Palestinians' ultimate goal is to make Israel disappear
The Palestinians' ultimate goal is not the establishment of a state in the 1967 borders; if it were, they would not have washed away Ehud Barak's Camp David offer and Yossi Beilin's subsequent 'amendments' at Taba.
By Israel Harel
We are warned that masses of Palestinians are likely to demonstrate in September. This has sparked romantic yearnings, even in Israel, for these demonstrations to mimic the style of the "Arab Spring." And what characterized the Arab Spring? Violence, of the type that occurred in Tunisia, Egypt, Libya and Syria.
If so, the social awakening that has has dominated July and August is liable to be viewed as idealized ancient history come September and October. The government-appointed task force led by Prof. Manuel Trajtenberg, and the alternative task force set up by the leaders of the tent protests (who, due to their clear political affiliation, are liable to destroy the unity of the protest and undermine its achievements ), will be coping with both an economic environment - rising defense spending and a slowing economy - and a public morale that resemble the terror-filled days of the early 2000s.
The Palestinians' ultimate goal is not the establishment of a state in the 1967 borders. If it were, they would not have washed away Ehud Barak's Camp David offer and Yossi Beilin's subsequent "amendments" at Taba in a sea of blood and fire. If Palestinian Authority President Mahmoud Abbas were truly different from Yasser Arafat, as his Israeli fans like to claim, he would have seized on Ehud Olmert's map like a treasure.
But Abbas' goal, and that of the Palestinians in general, is to cause Israel to disappear. Because Israel cannot be destroyed by force, as both conventional wars and terrorist wars have proved, they have embarked on a different sort of campaign: a global campaign (aided by more than a few Jews, both in Israel and abroad ) to undermine the Jewish people's right to sovereignty in its homeland. Meanwhile, they are avoiding all negotiations until this goal is achieved.
After all, if negotiations were held, the United States and even the Quartet would press them to make a decision to recognize Israel and declare an end to the conflict. And such a decision, which touches the deepest roots of their religious and national beliefs, is one they can't accept. Their hope (and more than a few Israelis have heard this from leading Palestinian intellectuals ) is that historical developments - such as Arab demographic superiority, the flight of Israel's productive population and the widening of internal rifts to the point where life in Israel becomes unbearable - will put an end to the Zionist entity.
If the Palestinians knew their bid for UN recognition would lead to the establishment of a state in the 1967 borders, they wouldn't make it.
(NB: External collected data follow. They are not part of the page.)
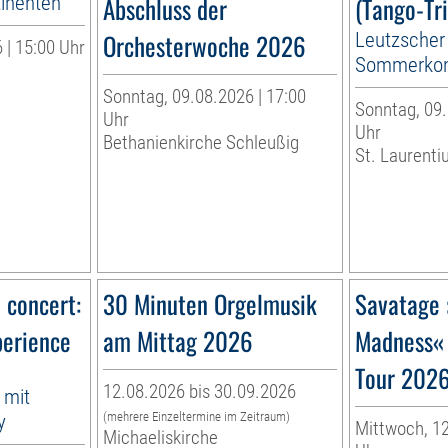
tinenten
Abschluss der
(Tango-Tri
Orchesterwoche 2026
Leutzscher
 | 15:00 Uhr
Sommerkon
Sonntag, 09.08.2026 | 17:00
Sonntag, 09.
Uhr
Uhr
Bethanienkirche Schleußig
St. Laurenti
n concert:
30 Minuten Orgelmusik
Savatage 
perience
am Mittag 2026
Madness«
Tour 202
12.08.2026 bis 30.09.2026
 mit
y
(mehrere Einzeltermine im Zeitraum)
Mittwoch, 12
Michaeliskirche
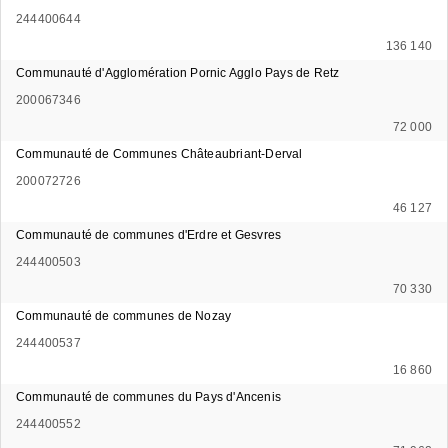
244400644
136 140
Communauté d'Agglomération Pornic Agglo Pays de Retz
200067346
72 000
Communauté de Communes Châteaubriant-Derval
200072726
46 127
Communauté de communes d'Erdre et Gesvres
244400503
70 330
Communauté de communes de Nozay
244400537
16 860
Communauté de communes du Pays d'Ancenis
244400552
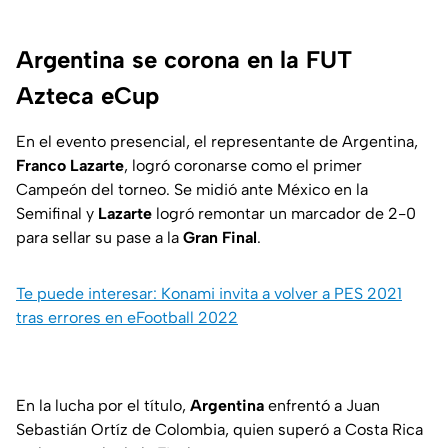
Argentina se corona en la FUT
Azteca eCup
En el evento presencial, el representante de Argentina,
Franco Lazarte
, logró coronarse como el primer
Campeón del torneo. Se midió ante México en la
Semifinal y
Lazarte
logró remontar un marcador de 2-0
para sellar su pase a la
Gran
Final
.
Te puede interesar: Konami invita a volver a PES 2021
tras errores en eFootball 2022
En la lucha por el título,
Argentina
enfrentó a Juan
Sebastián Ortíz de Colombia, quien superó a Costa Rica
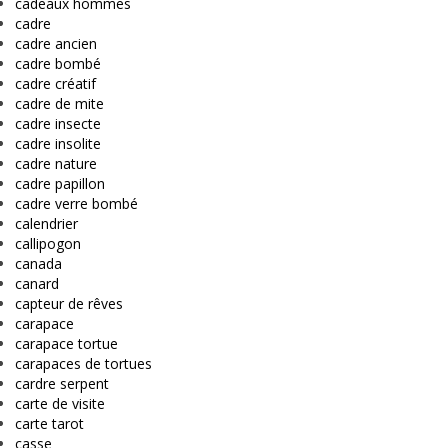
cadeaux hommes
cadre
cadre ancien
cadre bombé
cadre créatif
cadre de mite
cadre insecte
cadre insolite
cadre nature
cadre papillon
cadre verre bombé
calendrier
callipogon
canada
canard
capteur de rêves
carapace
carapace tortue
carapaces de tortues
cardre serpent
carte de visite
carte tarot
casse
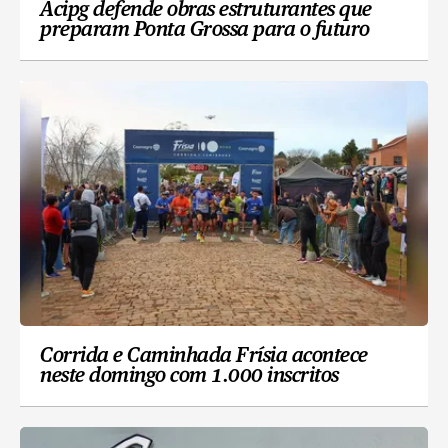
Acipg defende obras estruturantes que
preparam Ponta Grossa para o futuro
Corrida e Caminhada Frísia acontece
neste domingo com 1.000 inscritos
Rather, their application is meant to serve their strategy of delay, which has many stages and stratagems.
The turmoil that will accompany the UN debate and the weeks (months? ) that follow it are liable to result in injury to life and limb, as well as to Israel's morale and economy. Is Israel ready to cope with these ills? It seems doubtful.
The Israel Defense Forces and the other security services are indeed holding exercises and preparing mentally for dispersing the demonstrations, but it seems the approach this time will be similar to that adopted by Barak (then prime minister and defense minister, now defense minister once again ) and Benny Gantz (then head of the Judea and Samaria Division, now IDF chief of staff ) during the terrorist war of the early 2000s: containment. In other words, the Palestinians will take the initiative, and we will react and try to defend ourselves.
There is a real fear that the architects of the containment strategy, which they employed at a time when more than 1,000 Israelis were killed and some 8,000 wounded, have learned nothing and forgotten nothing. It was only under a different defense minister and a different head of the Judea and Samaria Division that the IDF launched Operation Defensive Shield, defeated the suicide terrorists and restored calm, from which the Palestinians - who are now building a new city - benefited no less than the Jews.
The prime minister, the diplomatic-security cabinet, the "Octet" forum of senior ministers and of course the full cabinet must all supervise carefully to ensure that we do not, under the leadership of the Barak-Gantz duo, once again sink into a sewer of ongoing turmoil whose results are liable to be disastrous - for Jews and Arabs alike.